→ What you should do: Give the data again exactly, from its opening line through the line in which "Image resolution: width=1475" appears.
══ Excerpted data
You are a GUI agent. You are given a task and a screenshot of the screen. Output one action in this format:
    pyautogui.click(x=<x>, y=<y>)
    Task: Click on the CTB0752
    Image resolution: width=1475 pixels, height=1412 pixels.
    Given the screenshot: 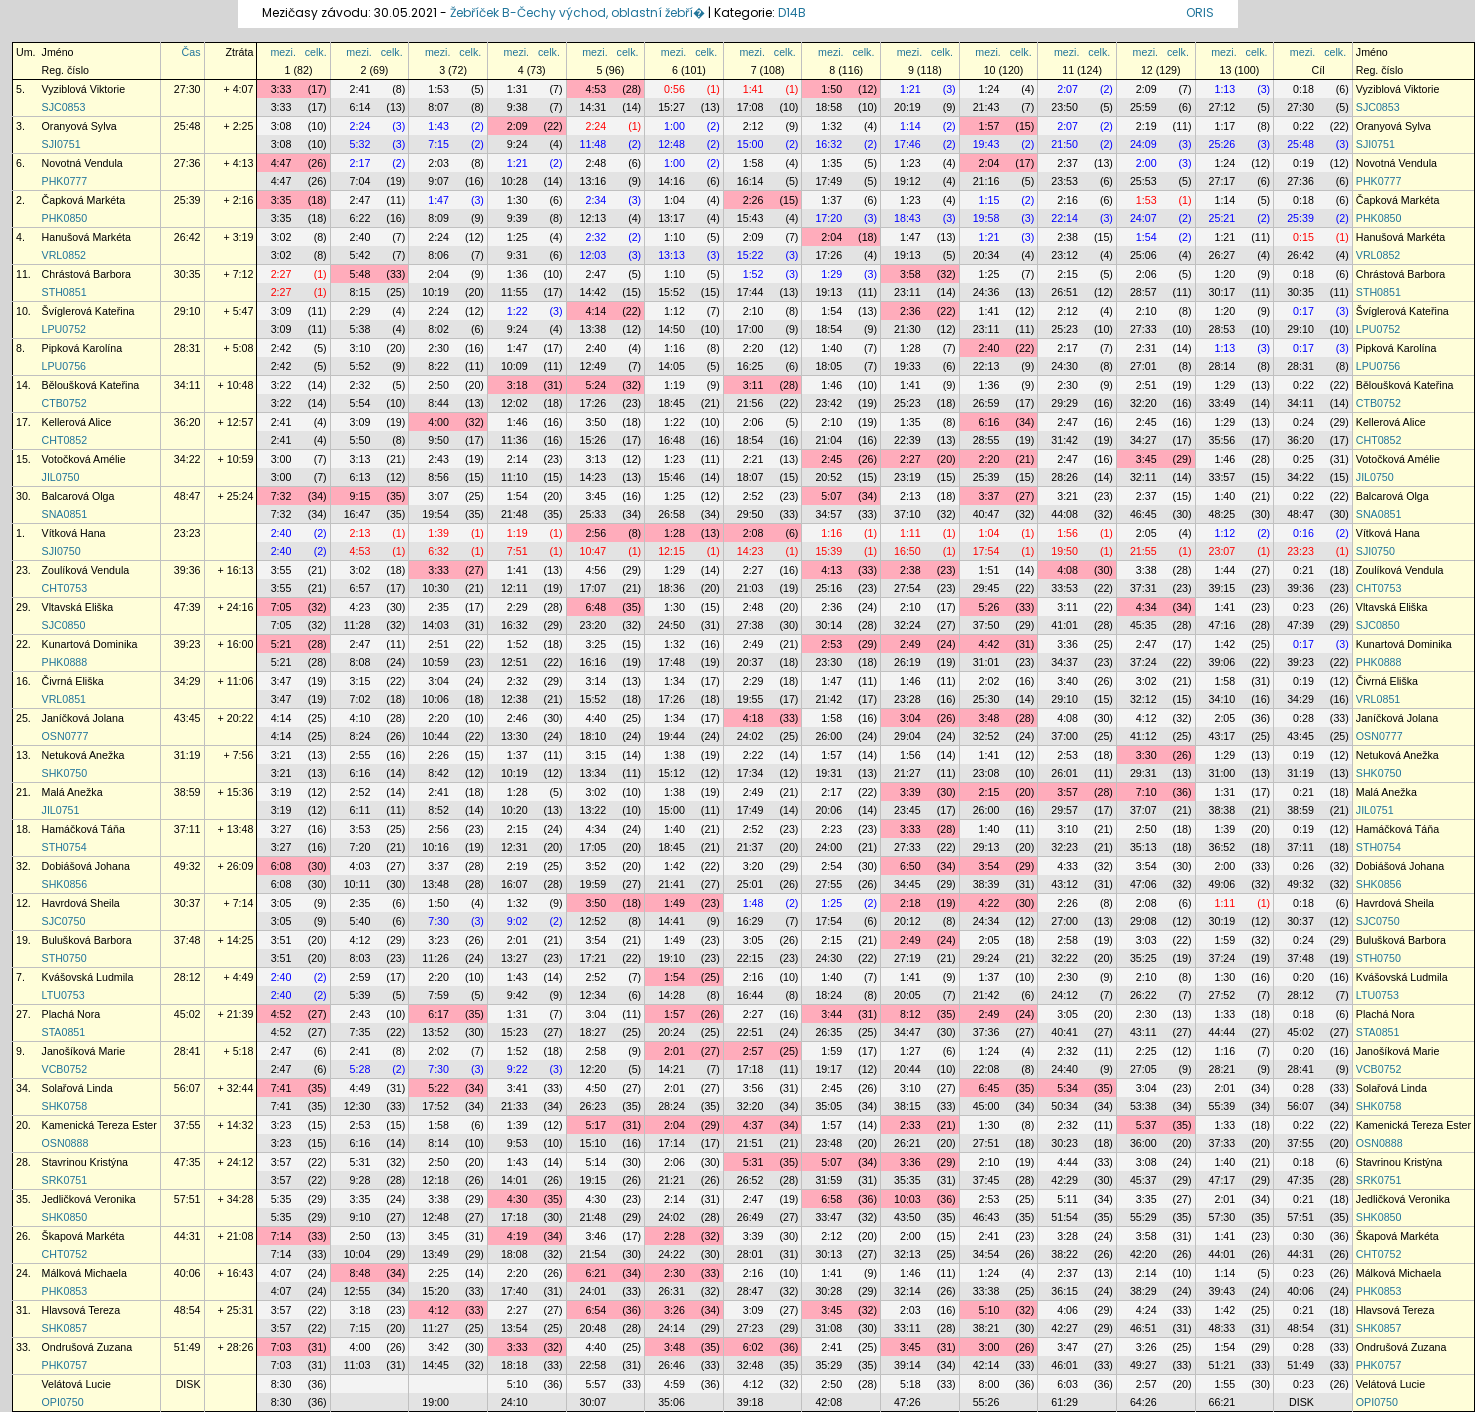 What is the action you would take?
    pyautogui.click(x=64, y=403)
════
→ Response:
You are a GUI agent. You are given a task and a screenshot of the screen. Output one action in this format:
    pyautogui.click(x=<x>, y=<y>)
    Task: Click on the CTB0752
    Image resolution: width=1475 pixels, height=1412 pixels.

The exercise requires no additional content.